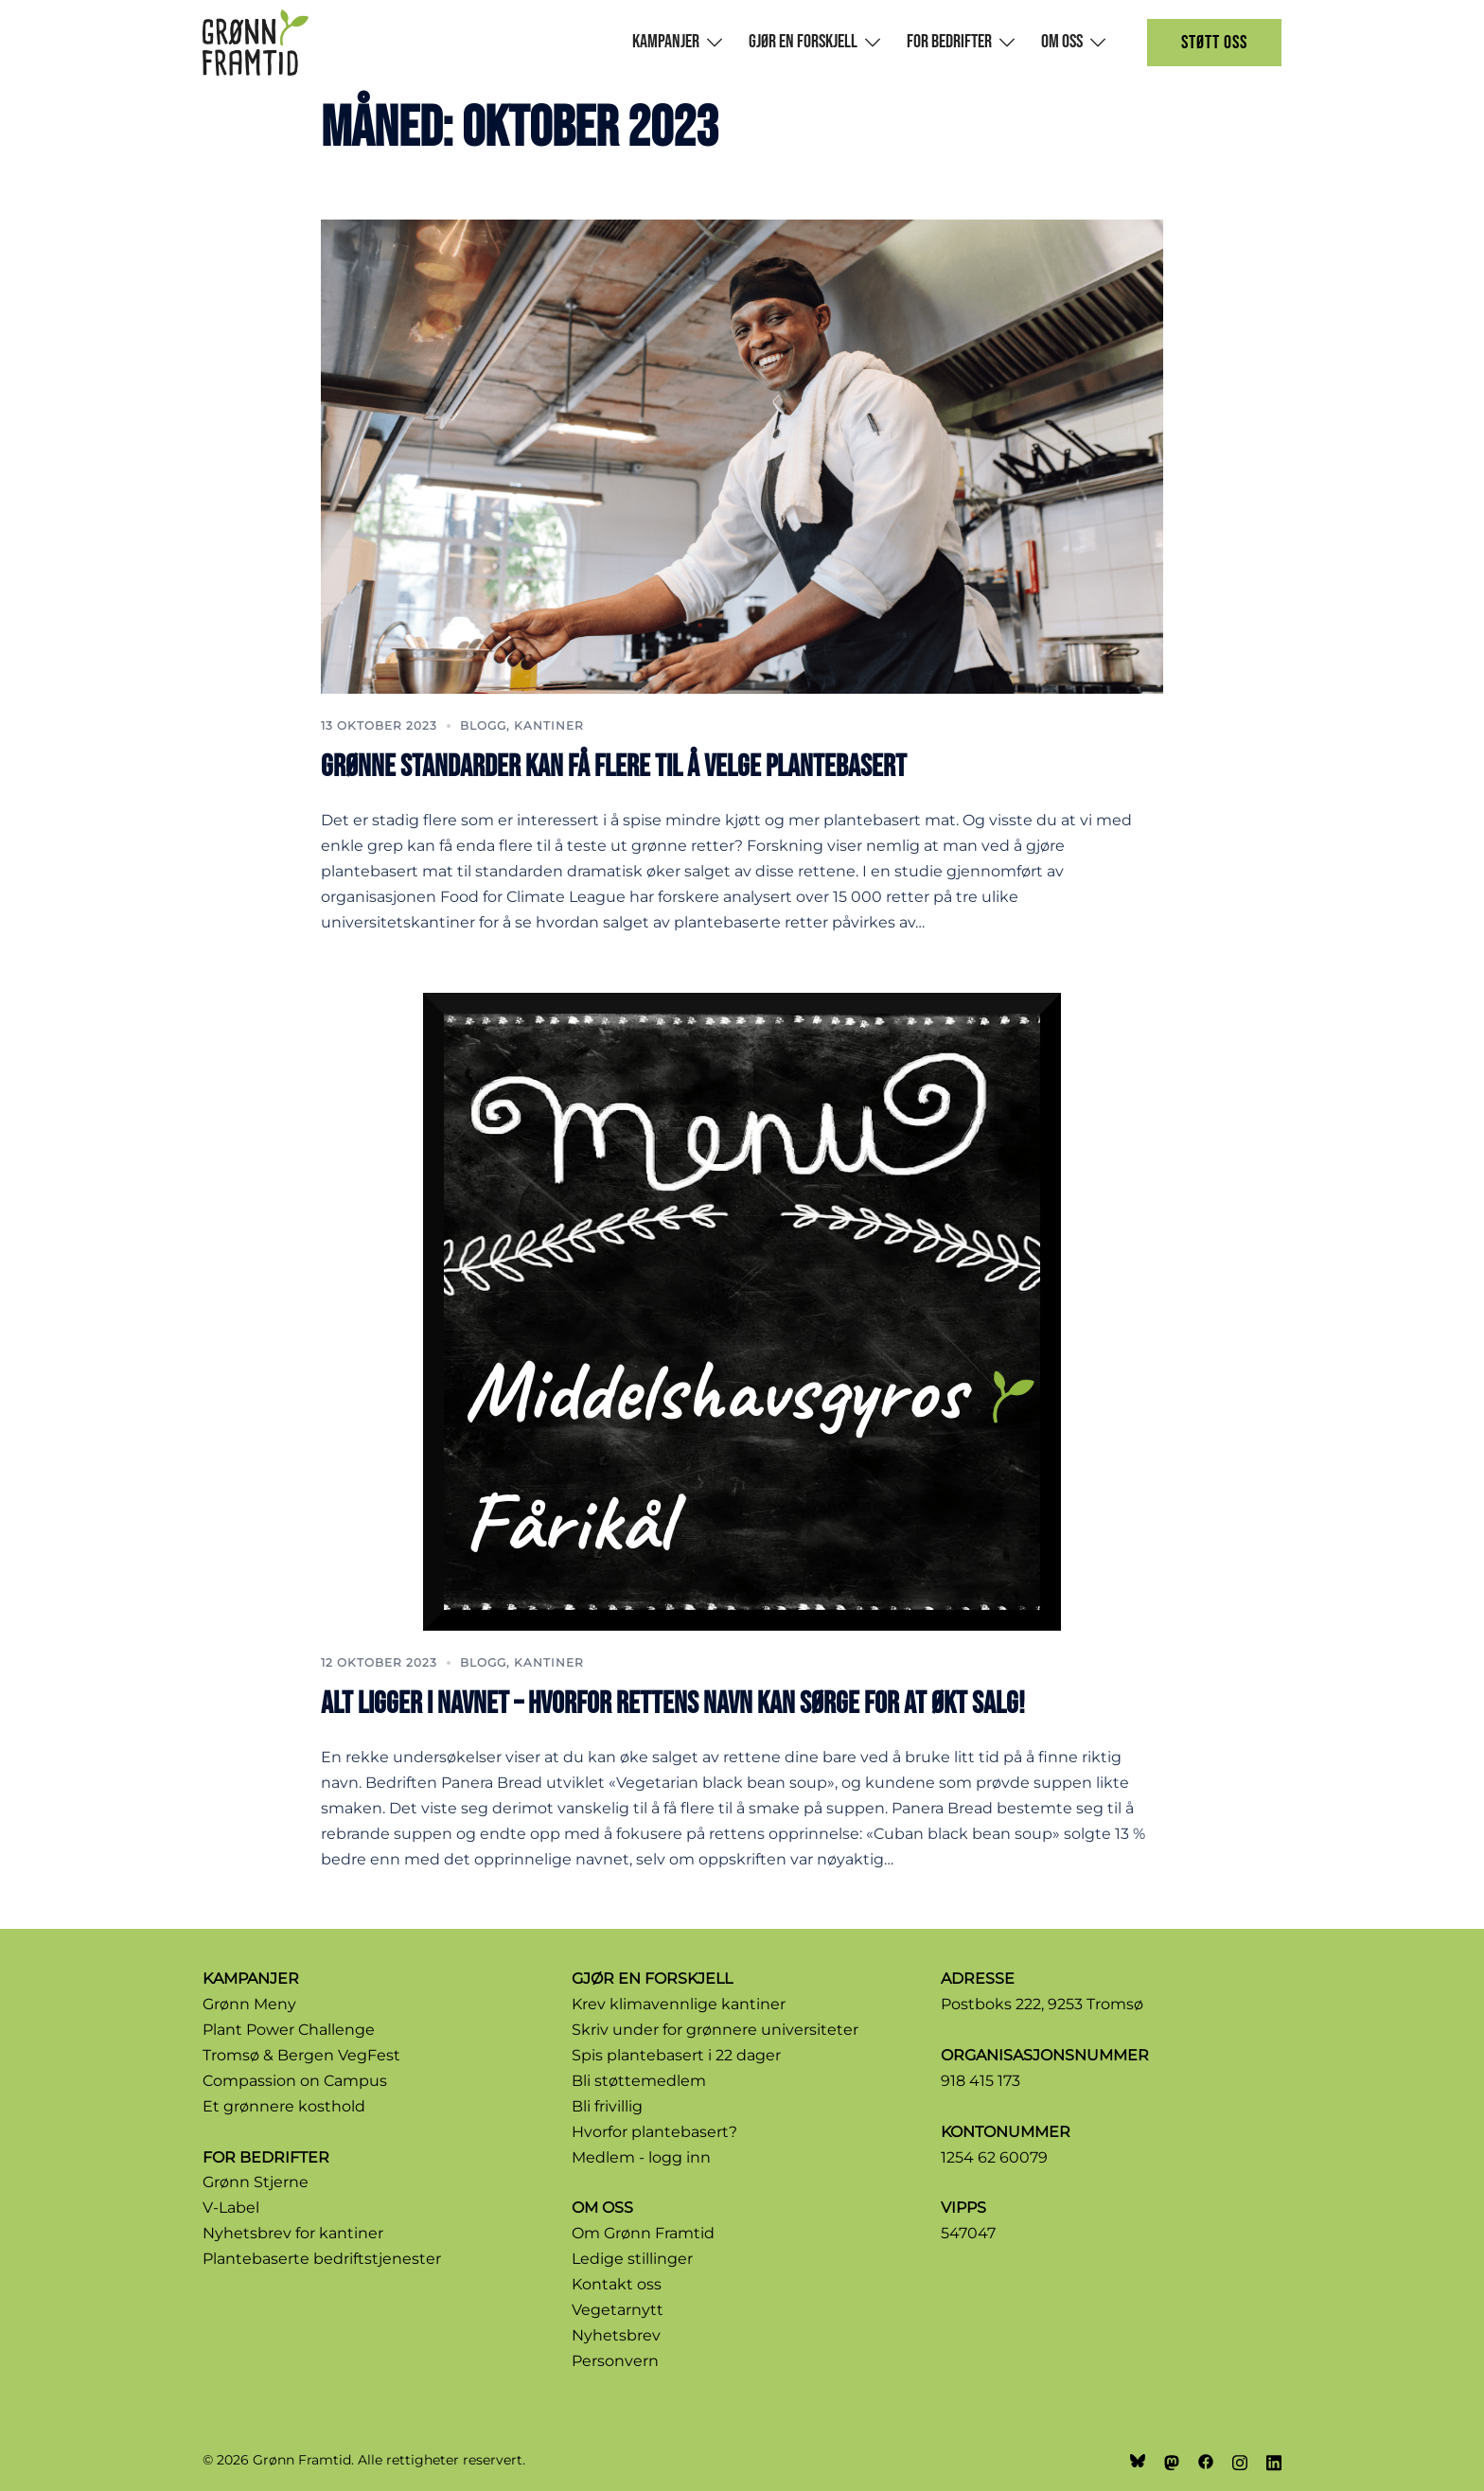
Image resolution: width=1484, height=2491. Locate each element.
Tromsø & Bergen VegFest (301, 2055)
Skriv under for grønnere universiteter (715, 2030)
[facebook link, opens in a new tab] (1205, 2459)
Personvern (615, 2361)
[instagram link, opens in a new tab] (1239, 2459)
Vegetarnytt (617, 2310)
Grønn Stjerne (256, 2182)
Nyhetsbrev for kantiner (293, 2233)
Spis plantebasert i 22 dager (676, 2055)
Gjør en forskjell (803, 41)
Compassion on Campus (295, 2081)
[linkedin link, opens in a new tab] (1273, 2459)
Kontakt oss (617, 2284)
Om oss (1062, 41)
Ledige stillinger (632, 2259)
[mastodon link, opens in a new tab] (1171, 2459)
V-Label (231, 2208)
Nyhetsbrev (616, 2335)
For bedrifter (949, 41)
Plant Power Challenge (289, 2030)
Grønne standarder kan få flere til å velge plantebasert (614, 767)
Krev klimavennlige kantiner (679, 2004)
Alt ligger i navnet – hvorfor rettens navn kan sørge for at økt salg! (673, 1704)
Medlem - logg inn (641, 2157)
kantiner (549, 725)
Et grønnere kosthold (284, 2106)
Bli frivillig (607, 2106)
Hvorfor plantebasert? (654, 2132)
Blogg (483, 725)
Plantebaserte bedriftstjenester (322, 2259)
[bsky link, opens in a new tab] (1137, 2459)
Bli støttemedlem (639, 2081)
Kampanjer (665, 41)
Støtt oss (1214, 42)
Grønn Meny (249, 2004)
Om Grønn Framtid (643, 2233)
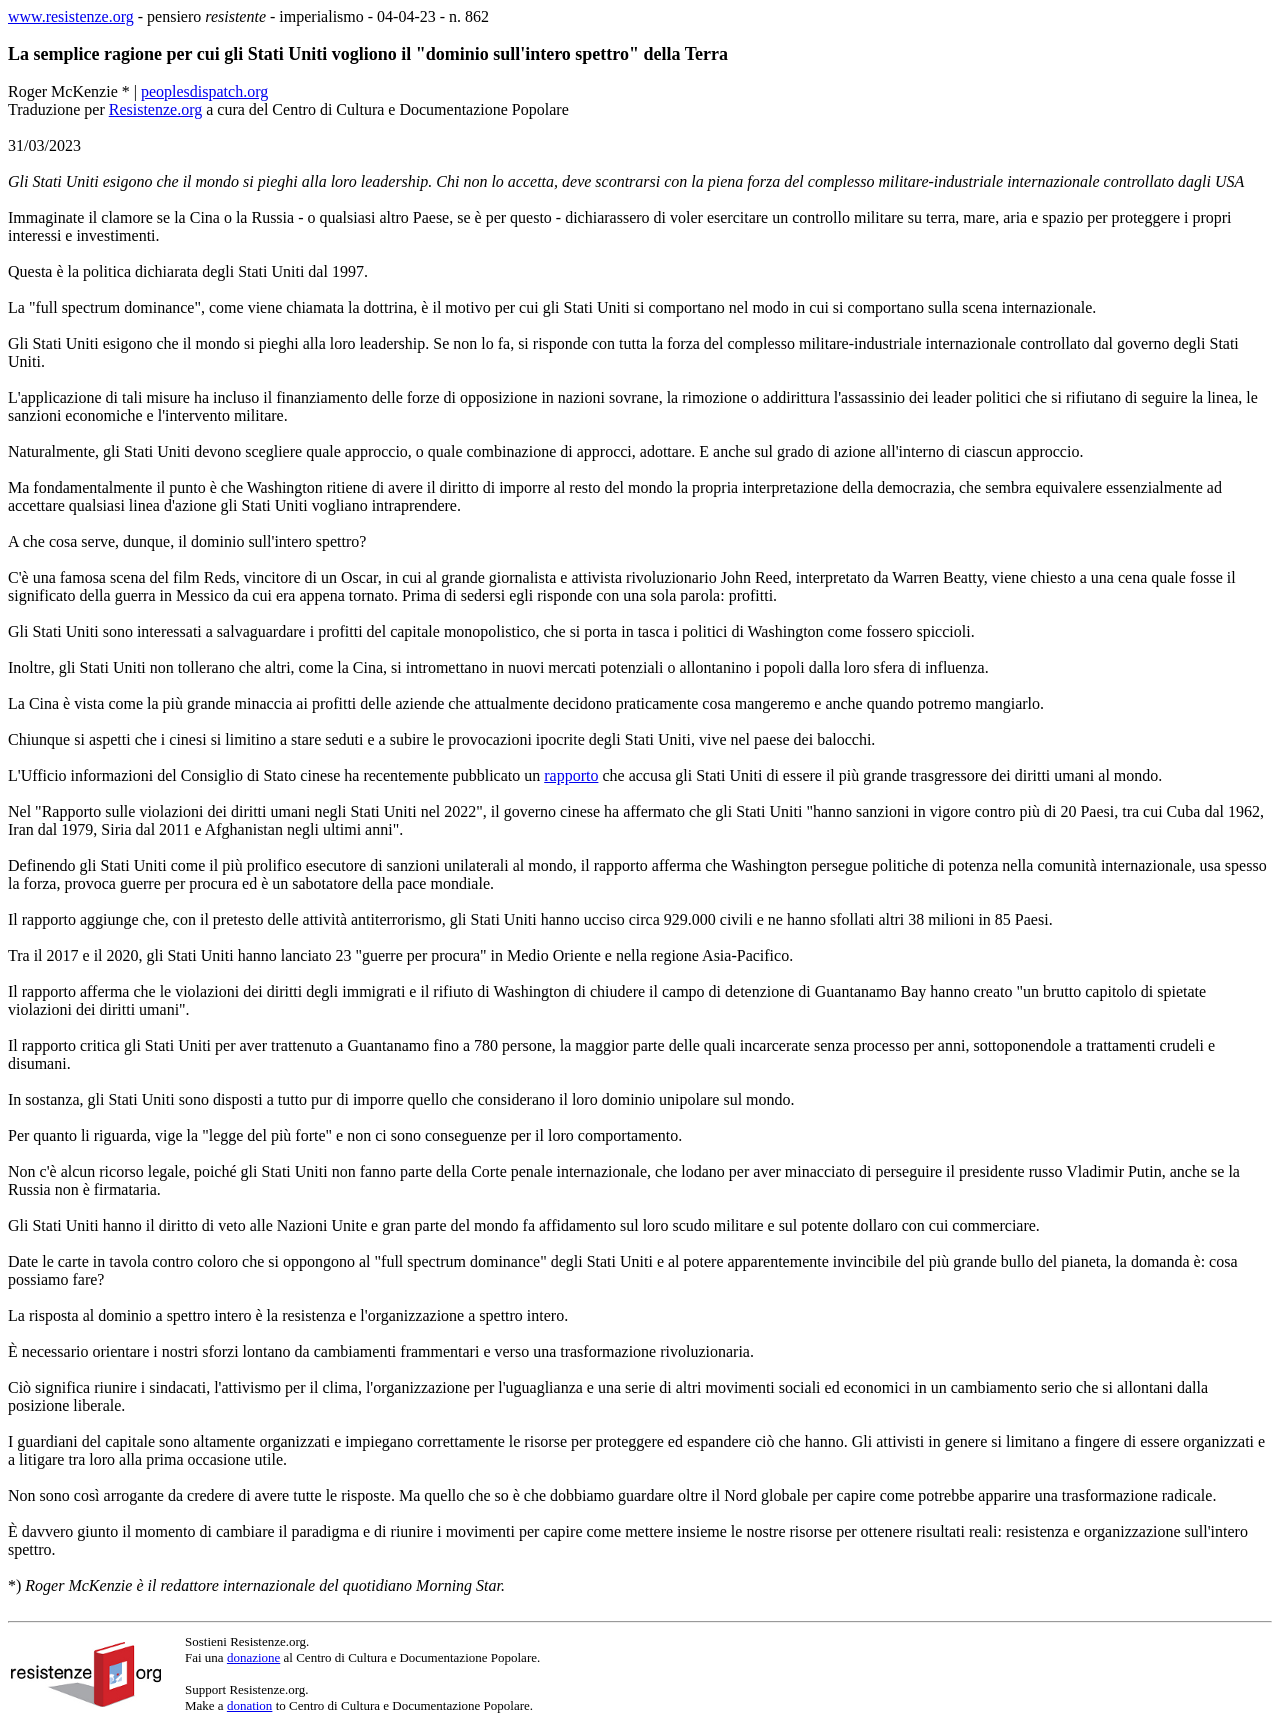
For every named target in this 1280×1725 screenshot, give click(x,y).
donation (250, 1705)
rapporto (571, 775)
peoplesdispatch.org (204, 91)
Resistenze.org (155, 109)
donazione (253, 1657)
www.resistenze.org (71, 16)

* [Required action]
Return each entry above unchanged. Leave the pictures out.

* [Written solution]
Image resolution: width=1484, height=2491. Locate each element.
Tromsø & Bergen VegFest (301, 2055)
Skriv under for grønnere universiteter (715, 2030)
[facebook link, opens in a new tab] (1205, 2459)
Personvern (615, 2361)
[instagram link, opens in a new tab] (1239, 2459)
Vegetarnytt (617, 2310)
Grønn Stjerne (256, 2182)
Nyhetsbrev for kantiner (293, 2233)
Spis plantebasert i 22 dager (676, 2055)
Gjør en forskjell (803, 41)
Compassion on Campus (295, 2081)
[linkedin link, opens in a new tab] (1273, 2459)
Kontakt oss (617, 2284)
Om oss (1062, 41)
Ledige stillinger (632, 2259)
[mastodon link, opens in a new tab] (1171, 2459)
V-Label (231, 2208)
Nyhetsbrev (616, 2335)
For bedrifter (949, 41)
Plant Power Challenge (289, 2030)
Grønne standarder kan få flere til å velge plantebasert (614, 767)
Krev klimavennlige kantiner (679, 2004)
Alt ligger i navnet – hvorfor rettens navn kan sørge for at økt salg! (673, 1704)
Medlem - logg inn (641, 2157)
kantiner (549, 725)
Et grønnere kosthold (284, 2106)
Bli frivillig (607, 2106)
Hvorfor plantebasert? (654, 2132)
Blogg (483, 725)
Plantebaserte bedriftstjenester (322, 2259)
[bsky link, opens in a new tab] (1137, 2459)
Bli støttemedlem (639, 2081)
Kampanjer (665, 41)
Støtt oss (1214, 42)
Grønn Meny (249, 2004)
Om Grønn Framtid (643, 2233)
For every named target in this 1280×1725 screenshot, give click(x,y).
donation (250, 1705)
rapporto (571, 775)
peoplesdispatch.org (204, 91)
Resistenze.org (155, 109)
donazione (253, 1657)
www.resistenze.org (71, 16)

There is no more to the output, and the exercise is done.